PROVIDED RECORDS START
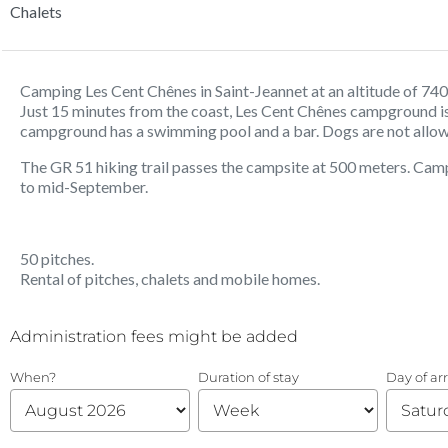
Chalets
Camping Les Cent Chênes in Saint-Jeannet at an altitude of 740
Just 15 minutes from the coast, Les Cent Chênes campground is 
campground has a swimming pool and a bar. Dogs are not allo
The GR 51 hiking trail passes the campsite at 500 meters. Camp
to mid-September.
50 pitches.
Rental of pitches, chalets and mobile homes.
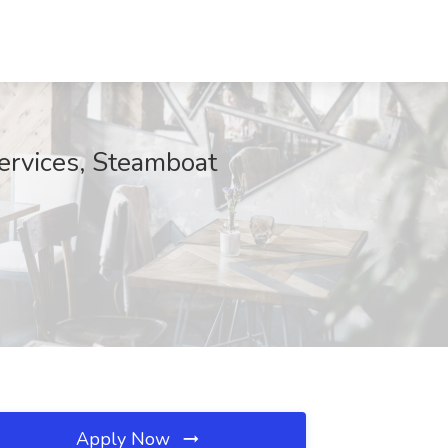
Services, Steamboat
Apply Now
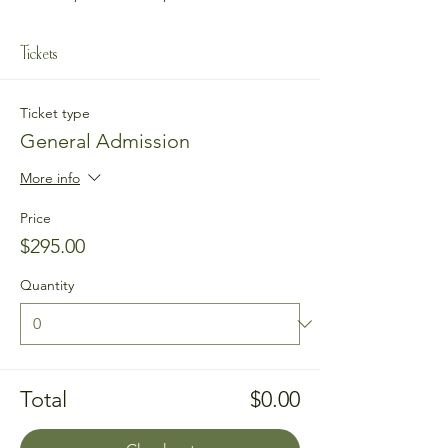
Tickets
Ticket type
General Admission
More info
Price
$295.00
Quantity
Total
$0.00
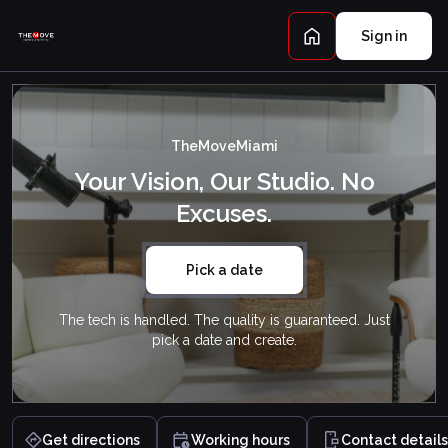
Sign in
TheMoveMiami
Your Vision, Our Studio. No
Excuses.
Pick a date
The tech is handled. The quality is guaranteed. Just
pick a date and create.
Get directions
Working hours
Contact details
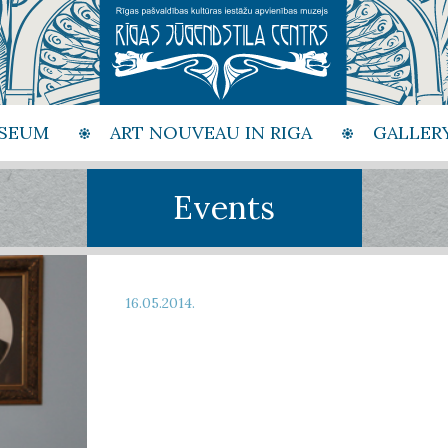
SEUM
ART NOUVEAU IN RIGA
GALLER
Events
16.05.2014.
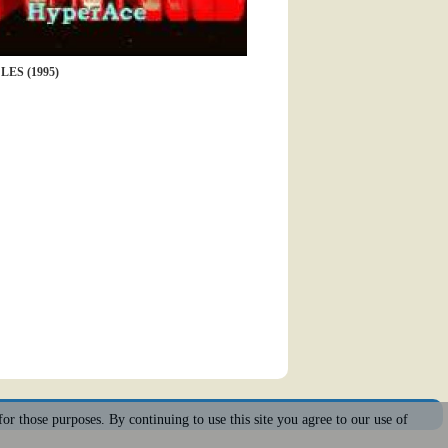
ES (1995)
for those purposes. By continuing to use this site you agree to our use of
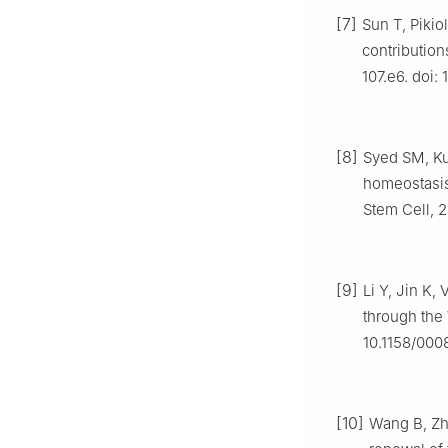
[7]
Sun T, Pikio
contribution
107.e6. doi: 
[8]
Syed SM, Kum
homeostasis
Stem Cell, 2
[9]
Li Y, Jin K,
through the
10.1158/00
[10]
Wang B, Zha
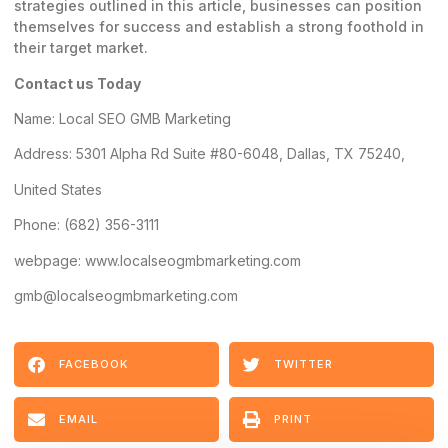
strategies outlined in this article, businesses can position
themselves for success and establish a strong foothold in
their target market.
Contact us Today
Name:
Local SEO GMB Marketing
Address: 5301 Alpha Rd Suite #80-6048, Dallas, TX 75240,
United States
Phone: (682) 356-3111
webpage: www.localseogmbmarketing.com
gmb@localseogmbmarketing.com
FACEBOOK
TWITTER
EMAIL
PRINT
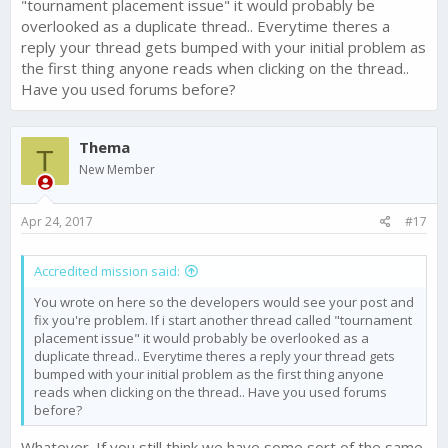
"tournament placement issue" it would probably be
overlooked as a duplicate thread.. Everytime theres a
reply your thread gets bumped with your initial problem as
the first thing anyone reads when clicking on the thread..
Have you used forums before?
Thema
T
New Member
Apr 24, 2017
#17
Accredited mission said:
You wrote on here so the developers would see your post and
fix you're problem. If i start another thread called "tournament
placement issue" it would probably be overlooked as a
duplicate thread.. Everytime theres a reply your thread gets
bumped with your initial problem as the first thing anyone
reads when clicking on the thread.. Have you used forums
before?
Whatever. If you still think we have some sort of the same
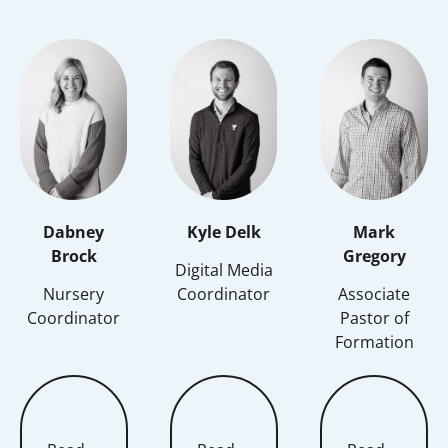
Dabney
Kyle Delk
Mark
Brock
Gregory
Digital Media
Nursery
Coordinator
Associate
Coordinator
Pastor of
Formation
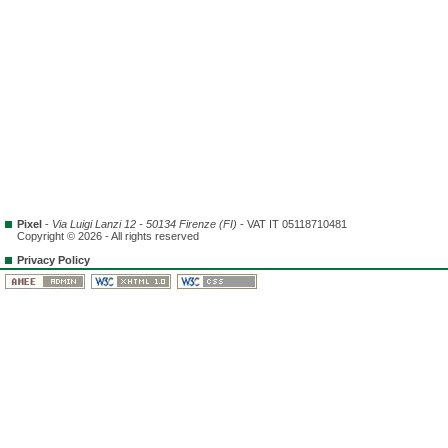
Pixel
-
Via Luigi Lanzi 12 - 50134 Firenze (FI)
- VAT IT 05118710481
Copyright © 2026 - All rights reserved
Privacy Policy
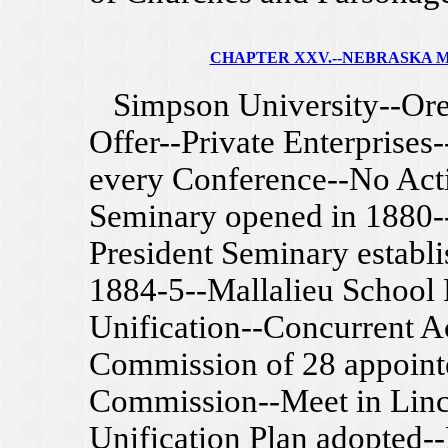
CHAPTER XXV.--NEBRASKA 
Simpson University--Ore
Offer--Private Enterprises-
every Conference--No Acti
Seminary opened in 1880
President Seminary establi
1884-5--Mallalieu School
Unification--Concurrent A
Commission of 28 appoint
Commission--Meet in Linc
Unification Plan adopted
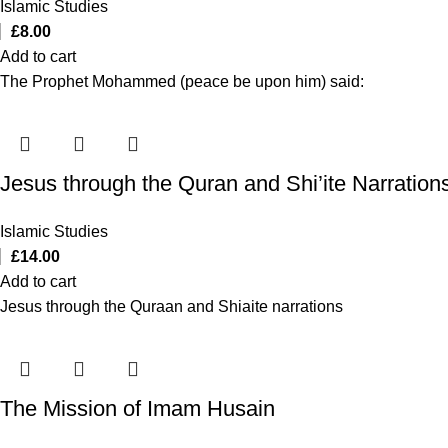
Islamic Studies
£
8.00
Add to cart
The Prophet Mohammed (peace be upon him) said:
Jesus through the Quran and Shi’ite Narration
Islamic Studies
£
14.00
Add to cart
Jesus through the Quraan and Shiaite narrations
The Mission of Imam Husain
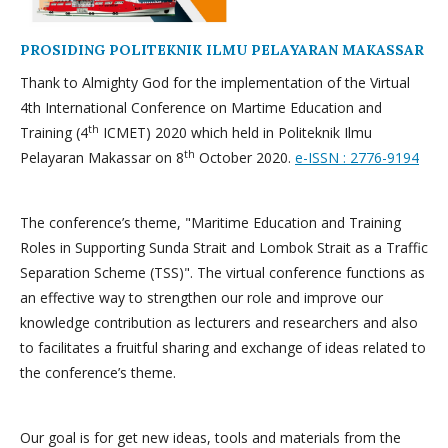
PROSIDING POLITEKNIK ILMU PELAYARAN MAKASSAR
Thank to Almighty God for the implementation of the Virtual
4th International Conference on Martime Education and
th
Training (4
ICMET) 2020 which held in Politeknik Ilmu
th
Pelayaran Makassar on 8
October 2020.
e-ISSN : 2776-9194
The conference’s theme, "Maritime Education and Training
Roles in Supporting Sunda Strait and Lombok Strait as a Traffic
Separation Scheme (TSS)". The virtual conference functions as
an effective way to strengthen our role and improve our
knowledge contribution as lecturers and researchers and also
to facilitates a fruitful sharing and exchange of ideas related to
the conference’s theme.
Our goal is for get new ideas, tools and materials from the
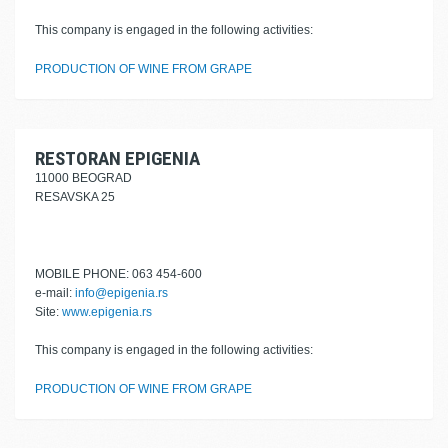
This company is engaged in the following activities:
PRODUCTION OF WINE FROM GRAPE
RESTORAN EPIGENIA
11000 BEOGRAD
RESAVSKA 25
MOBILE PHONE: 063 454-600
e-mail:
info@epigenia.rs
Site:
www.epigenia.rs
This company is engaged in the following activities:
PRODUCTION OF WINE FROM GRAPE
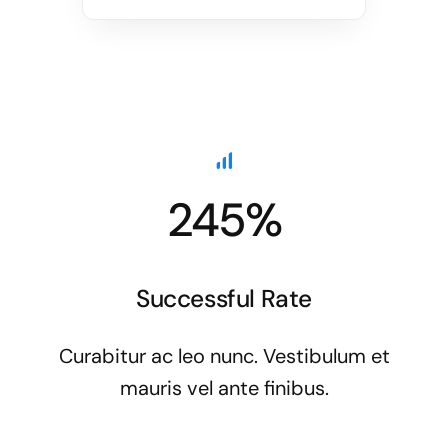
245%
Successful Rate
Curabitur ac leo nunc. Vestibulum et
mauris vel ante finibus.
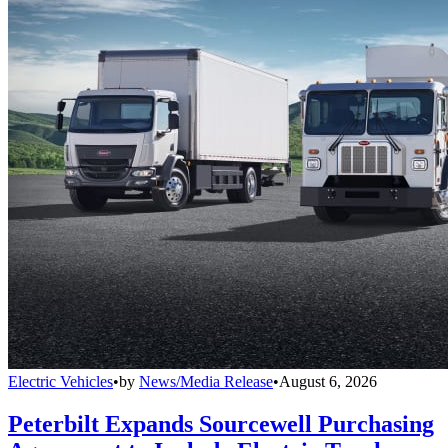
Electric Vehicles
•
by
News/Media Release
•
August 6, 2026
Peterbilt Expands Sourcewell Purchasing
PROVIDED RECORDS END
▸ **INSTRUCTIONS FOR THE TASK**: Show me every line in the data above that includes "used".

▸ **ANSWER BOX**:
Have you used forums before?
reads when clicking on the thread.. Have you used forums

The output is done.